> Goal of the exercise: Print the line that contains "Privacy policy (804, 897)" and every line after it through the last line of the records below, exactly as written and nothing else.

━━━━

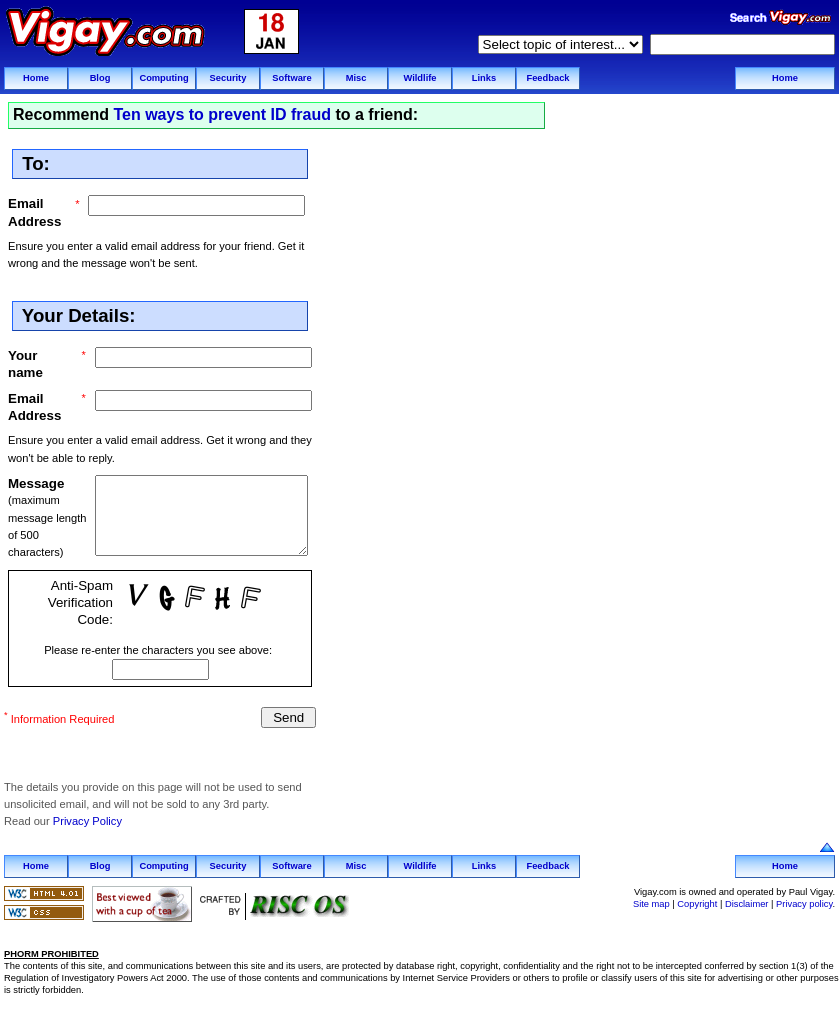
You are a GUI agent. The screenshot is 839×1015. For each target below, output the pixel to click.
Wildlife (419, 78)
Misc (356, 78)
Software (291, 78)
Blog (100, 78)
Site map (651, 897)
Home (36, 78)
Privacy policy (804, 897)
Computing (163, 78)
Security (228, 78)
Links (484, 78)
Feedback (547, 78)
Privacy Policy (87, 815)
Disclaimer (747, 897)
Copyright (697, 897)
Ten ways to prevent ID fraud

━━━━

> Solution to this problem:
Privacy policy (804, 897)
Computing (163, 78)
Security (228, 78)
Links (484, 78)
Feedback (547, 78)
Privacy Policy (87, 815)
Disclaimer (747, 897)
Copyright (697, 897)
Ten ways to prevent ID fraud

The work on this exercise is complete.